Luis Suarez said as much when he retired from international football, using a news conference to criticise what he considered Bielsa's lack of warmth, his treatment of players and the tense atmosphere in camp.
Notably, no-one in the squad moved to contradict Uruguay's all-time leading scorer.
One player, recently recalled winger Agustin Canobbio, had a blazing row with Bielsa, saying the breaking point came when the coach criticised the way he was sitting.
After the thrashing by the United States, Bielsa spoke openly about his own difficulties in relating to people, describing himself as a "toxic perfectionist".
It raises the possibility that his familiar blend of aloof eccentricity is less effective with modern players, who often look for a stronger personal connection with their coach.
Bielsa himself has reflected - in typically thoughtful fashion - that, for all the advances in sports science, enthusiasm matters more than preparation in getting a team to function as one. For whatever reason, over the past two years he has been unable to instil enough of that quality.
He has, at times, also appeared out of step with the modern game. He criticised the tournament's hydration breaks - a classic piece of Bielsa-ese - saying they "interfere with the culturally constructed conception of interpreting football. They add nothing..."

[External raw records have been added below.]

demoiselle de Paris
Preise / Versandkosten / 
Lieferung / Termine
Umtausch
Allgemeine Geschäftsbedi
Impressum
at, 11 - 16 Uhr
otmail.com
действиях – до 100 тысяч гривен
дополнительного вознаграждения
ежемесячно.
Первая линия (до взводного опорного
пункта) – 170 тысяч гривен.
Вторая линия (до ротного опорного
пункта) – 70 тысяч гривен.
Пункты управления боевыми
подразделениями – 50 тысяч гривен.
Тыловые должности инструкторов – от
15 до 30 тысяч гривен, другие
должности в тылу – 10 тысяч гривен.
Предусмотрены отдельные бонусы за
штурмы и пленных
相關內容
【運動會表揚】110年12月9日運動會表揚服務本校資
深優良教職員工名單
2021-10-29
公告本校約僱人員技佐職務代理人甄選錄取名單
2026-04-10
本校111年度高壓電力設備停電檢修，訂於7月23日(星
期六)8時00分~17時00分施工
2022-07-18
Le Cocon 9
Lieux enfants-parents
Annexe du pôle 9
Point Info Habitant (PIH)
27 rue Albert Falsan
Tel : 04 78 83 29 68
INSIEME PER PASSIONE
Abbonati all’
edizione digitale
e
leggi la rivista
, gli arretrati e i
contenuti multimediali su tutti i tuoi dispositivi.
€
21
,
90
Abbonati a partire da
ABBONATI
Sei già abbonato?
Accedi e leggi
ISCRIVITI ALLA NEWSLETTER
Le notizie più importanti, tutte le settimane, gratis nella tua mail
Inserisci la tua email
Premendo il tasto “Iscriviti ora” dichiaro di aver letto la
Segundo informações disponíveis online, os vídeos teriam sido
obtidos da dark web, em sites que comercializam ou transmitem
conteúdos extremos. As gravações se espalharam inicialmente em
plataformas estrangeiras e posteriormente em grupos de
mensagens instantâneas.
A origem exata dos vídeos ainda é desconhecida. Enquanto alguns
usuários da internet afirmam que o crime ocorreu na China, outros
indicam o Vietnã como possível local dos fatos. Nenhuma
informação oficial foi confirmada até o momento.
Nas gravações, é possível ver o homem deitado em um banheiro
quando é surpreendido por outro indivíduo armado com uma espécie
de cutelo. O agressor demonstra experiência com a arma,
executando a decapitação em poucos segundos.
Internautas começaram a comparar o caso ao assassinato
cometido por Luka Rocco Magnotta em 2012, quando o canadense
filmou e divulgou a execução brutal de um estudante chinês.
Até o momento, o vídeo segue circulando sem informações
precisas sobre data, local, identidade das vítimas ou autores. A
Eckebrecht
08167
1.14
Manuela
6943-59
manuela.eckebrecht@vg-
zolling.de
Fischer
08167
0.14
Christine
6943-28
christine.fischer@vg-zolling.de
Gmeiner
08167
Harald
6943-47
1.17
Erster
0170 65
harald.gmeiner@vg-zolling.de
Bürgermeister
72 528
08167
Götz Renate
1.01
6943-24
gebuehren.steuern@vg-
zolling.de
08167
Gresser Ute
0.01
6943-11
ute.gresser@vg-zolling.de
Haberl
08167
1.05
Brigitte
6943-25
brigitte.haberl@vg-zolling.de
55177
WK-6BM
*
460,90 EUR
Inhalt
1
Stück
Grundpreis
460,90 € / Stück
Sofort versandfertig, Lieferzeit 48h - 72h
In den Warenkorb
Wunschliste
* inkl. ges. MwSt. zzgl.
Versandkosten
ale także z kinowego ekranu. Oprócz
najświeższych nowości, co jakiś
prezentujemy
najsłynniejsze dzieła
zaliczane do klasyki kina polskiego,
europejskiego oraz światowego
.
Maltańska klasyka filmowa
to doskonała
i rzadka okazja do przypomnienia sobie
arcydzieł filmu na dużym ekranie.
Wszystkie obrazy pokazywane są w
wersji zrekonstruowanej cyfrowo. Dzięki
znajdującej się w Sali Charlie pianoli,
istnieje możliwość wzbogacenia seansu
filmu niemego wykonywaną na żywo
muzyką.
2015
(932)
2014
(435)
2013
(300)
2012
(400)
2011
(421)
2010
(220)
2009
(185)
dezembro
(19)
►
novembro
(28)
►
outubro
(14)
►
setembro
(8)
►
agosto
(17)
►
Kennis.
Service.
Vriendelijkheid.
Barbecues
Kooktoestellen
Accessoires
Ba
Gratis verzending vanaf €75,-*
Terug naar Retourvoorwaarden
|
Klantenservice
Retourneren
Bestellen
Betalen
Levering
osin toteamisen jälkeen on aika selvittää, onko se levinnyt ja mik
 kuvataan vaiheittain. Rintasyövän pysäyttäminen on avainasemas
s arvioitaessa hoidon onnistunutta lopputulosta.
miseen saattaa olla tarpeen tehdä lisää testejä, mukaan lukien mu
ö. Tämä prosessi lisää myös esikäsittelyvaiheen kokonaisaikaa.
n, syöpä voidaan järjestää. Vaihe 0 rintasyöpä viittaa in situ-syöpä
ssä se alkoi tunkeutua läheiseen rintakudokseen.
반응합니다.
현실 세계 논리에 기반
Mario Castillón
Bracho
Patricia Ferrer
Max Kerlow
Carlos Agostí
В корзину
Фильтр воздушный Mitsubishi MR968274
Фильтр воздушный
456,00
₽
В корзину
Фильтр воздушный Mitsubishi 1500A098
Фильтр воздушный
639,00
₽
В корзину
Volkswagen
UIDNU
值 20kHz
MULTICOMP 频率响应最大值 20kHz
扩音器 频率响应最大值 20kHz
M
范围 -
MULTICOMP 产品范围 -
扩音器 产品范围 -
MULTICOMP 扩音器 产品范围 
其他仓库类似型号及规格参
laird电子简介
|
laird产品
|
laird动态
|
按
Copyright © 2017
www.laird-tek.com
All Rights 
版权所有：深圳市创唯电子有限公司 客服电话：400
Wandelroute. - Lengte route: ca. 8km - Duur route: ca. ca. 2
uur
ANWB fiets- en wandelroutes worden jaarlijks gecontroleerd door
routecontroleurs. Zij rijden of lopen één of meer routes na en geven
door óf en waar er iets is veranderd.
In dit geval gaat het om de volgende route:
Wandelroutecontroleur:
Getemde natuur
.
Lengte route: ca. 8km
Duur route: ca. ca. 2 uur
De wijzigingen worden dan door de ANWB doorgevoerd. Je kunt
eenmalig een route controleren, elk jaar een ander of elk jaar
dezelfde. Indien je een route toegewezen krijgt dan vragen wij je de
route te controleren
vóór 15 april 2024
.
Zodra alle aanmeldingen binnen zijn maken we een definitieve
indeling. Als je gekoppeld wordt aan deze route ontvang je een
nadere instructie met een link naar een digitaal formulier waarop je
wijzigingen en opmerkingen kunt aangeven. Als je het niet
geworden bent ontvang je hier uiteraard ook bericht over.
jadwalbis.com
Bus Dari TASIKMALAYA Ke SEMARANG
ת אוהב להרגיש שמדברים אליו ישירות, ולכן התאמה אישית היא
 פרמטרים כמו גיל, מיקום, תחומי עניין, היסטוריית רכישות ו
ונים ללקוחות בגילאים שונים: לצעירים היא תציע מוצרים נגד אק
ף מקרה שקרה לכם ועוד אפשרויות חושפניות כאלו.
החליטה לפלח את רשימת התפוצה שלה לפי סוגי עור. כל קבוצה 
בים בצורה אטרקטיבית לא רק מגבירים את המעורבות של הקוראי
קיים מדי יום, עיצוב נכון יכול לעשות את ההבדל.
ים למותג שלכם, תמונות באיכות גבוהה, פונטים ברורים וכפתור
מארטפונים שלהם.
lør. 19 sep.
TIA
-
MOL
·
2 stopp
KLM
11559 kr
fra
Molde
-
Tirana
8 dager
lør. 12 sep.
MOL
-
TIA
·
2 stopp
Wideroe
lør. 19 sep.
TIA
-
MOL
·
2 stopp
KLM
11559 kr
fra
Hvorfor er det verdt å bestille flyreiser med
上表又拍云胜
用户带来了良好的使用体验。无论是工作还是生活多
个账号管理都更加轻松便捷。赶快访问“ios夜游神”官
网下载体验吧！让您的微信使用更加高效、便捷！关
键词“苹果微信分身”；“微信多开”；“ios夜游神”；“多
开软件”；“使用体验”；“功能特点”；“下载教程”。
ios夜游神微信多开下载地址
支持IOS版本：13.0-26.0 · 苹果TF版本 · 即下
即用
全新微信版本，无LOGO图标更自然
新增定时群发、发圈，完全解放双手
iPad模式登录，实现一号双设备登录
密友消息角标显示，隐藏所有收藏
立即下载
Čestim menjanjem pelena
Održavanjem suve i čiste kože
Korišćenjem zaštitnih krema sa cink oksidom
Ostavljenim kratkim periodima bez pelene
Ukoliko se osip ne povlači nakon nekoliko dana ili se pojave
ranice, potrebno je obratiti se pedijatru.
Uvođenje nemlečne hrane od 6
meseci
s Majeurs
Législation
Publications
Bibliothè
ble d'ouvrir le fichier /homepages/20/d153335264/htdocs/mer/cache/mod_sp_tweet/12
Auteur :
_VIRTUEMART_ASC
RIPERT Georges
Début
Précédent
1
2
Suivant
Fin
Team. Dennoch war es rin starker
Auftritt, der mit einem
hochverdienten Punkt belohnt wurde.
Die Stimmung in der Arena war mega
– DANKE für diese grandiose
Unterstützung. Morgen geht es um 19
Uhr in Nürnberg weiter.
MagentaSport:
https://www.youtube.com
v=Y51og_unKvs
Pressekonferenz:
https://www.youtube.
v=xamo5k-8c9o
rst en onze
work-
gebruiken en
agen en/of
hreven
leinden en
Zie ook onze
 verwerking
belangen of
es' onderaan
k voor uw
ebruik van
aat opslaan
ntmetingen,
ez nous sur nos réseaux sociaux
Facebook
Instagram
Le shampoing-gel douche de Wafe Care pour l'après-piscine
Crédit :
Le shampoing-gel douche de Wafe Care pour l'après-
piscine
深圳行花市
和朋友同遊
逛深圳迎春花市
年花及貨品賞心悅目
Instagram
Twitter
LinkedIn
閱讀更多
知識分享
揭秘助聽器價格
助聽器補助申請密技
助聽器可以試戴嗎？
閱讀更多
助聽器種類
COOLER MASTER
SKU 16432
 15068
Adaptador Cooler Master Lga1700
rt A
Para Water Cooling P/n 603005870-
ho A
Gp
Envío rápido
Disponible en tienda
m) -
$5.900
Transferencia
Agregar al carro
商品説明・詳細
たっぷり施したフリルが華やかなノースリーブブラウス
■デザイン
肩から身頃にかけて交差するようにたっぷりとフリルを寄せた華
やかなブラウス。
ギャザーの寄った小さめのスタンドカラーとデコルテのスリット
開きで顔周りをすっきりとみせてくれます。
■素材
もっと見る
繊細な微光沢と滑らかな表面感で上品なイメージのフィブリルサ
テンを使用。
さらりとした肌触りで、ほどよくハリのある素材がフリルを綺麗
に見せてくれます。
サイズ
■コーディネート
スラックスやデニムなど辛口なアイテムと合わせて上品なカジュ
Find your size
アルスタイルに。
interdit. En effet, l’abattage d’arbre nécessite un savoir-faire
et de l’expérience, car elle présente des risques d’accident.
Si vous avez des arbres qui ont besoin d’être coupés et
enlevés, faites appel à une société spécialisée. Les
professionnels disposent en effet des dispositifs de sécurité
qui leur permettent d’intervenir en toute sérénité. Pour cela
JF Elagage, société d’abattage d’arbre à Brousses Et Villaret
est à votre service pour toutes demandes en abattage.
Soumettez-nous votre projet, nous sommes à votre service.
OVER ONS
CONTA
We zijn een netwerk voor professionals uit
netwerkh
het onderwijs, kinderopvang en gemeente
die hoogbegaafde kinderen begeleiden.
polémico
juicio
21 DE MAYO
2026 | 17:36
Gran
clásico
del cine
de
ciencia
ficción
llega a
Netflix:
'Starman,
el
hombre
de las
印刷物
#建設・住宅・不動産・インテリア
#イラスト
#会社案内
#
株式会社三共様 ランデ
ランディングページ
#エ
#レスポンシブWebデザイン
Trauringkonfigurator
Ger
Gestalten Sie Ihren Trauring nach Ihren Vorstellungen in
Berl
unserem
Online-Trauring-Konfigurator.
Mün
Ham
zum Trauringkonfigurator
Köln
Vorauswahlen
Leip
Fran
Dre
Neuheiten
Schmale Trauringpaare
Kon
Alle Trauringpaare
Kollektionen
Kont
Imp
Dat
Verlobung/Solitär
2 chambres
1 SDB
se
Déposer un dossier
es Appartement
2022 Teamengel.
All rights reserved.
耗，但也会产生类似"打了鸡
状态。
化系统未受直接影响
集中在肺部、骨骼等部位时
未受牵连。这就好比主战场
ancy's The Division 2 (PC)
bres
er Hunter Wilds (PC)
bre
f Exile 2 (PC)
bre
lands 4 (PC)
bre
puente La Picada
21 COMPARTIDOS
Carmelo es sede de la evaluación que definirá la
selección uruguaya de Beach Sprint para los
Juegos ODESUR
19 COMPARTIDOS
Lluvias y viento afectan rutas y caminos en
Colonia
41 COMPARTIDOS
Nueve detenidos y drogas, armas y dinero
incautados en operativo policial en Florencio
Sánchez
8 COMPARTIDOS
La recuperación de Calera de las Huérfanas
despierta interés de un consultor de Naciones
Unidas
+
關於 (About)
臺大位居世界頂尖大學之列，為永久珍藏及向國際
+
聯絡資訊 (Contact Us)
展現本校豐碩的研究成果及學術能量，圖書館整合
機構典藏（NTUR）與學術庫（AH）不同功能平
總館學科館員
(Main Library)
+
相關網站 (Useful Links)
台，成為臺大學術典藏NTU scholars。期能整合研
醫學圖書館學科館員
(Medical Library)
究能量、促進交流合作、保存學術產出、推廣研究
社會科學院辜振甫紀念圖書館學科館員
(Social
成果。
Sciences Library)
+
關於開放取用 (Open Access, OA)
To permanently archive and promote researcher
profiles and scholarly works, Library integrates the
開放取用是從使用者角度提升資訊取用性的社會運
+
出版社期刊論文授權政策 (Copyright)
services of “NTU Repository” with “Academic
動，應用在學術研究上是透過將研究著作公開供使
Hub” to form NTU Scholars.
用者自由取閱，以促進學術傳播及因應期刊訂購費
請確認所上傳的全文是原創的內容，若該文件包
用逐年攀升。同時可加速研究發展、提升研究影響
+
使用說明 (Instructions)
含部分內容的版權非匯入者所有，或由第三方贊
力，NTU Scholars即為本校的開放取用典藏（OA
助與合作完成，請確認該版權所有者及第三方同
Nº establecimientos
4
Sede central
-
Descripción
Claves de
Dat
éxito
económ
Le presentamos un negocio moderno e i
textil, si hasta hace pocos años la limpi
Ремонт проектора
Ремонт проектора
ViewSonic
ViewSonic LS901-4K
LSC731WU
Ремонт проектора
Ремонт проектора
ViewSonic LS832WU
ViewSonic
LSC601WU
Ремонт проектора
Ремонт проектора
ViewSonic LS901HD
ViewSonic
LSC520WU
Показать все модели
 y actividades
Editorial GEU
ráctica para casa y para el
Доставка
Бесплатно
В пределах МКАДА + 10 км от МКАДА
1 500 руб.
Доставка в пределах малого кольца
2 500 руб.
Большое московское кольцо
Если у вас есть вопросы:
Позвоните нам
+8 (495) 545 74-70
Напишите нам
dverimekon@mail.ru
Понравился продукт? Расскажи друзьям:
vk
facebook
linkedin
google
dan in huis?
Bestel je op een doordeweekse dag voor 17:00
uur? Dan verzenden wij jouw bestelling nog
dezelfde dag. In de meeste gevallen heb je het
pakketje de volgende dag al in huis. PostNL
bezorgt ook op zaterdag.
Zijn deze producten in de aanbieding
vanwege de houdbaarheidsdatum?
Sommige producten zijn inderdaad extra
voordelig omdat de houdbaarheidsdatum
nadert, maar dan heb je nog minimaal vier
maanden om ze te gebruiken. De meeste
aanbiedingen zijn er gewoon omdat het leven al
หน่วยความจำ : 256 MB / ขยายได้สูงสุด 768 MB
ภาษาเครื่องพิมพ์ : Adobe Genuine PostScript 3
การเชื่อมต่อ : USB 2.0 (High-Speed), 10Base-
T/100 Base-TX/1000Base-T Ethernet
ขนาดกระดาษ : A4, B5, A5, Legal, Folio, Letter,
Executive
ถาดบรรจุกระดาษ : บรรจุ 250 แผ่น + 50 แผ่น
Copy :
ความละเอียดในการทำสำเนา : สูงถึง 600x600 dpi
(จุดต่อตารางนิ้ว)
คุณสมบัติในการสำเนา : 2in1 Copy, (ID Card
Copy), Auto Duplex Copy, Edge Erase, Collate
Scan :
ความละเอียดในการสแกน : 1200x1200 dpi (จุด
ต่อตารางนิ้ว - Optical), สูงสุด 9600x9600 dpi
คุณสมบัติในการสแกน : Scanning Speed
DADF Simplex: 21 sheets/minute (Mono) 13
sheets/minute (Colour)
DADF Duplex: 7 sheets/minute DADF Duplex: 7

He also refused to take part in an official FIFA World Cup photoshoot. "I'm not a model," he said, after his picture was taken as he stared at the floor.
Bielsa will step down at the end of the tournament. Could that prospect bring a sense of relief - and renewed energy to the dressing room? Uruguay, as a wounded force, can be dangerous. If coach and players can reconnect as they did early in his tenure, Spain may yet be beaten and one of football's most compelling managerial careers extended a little longer.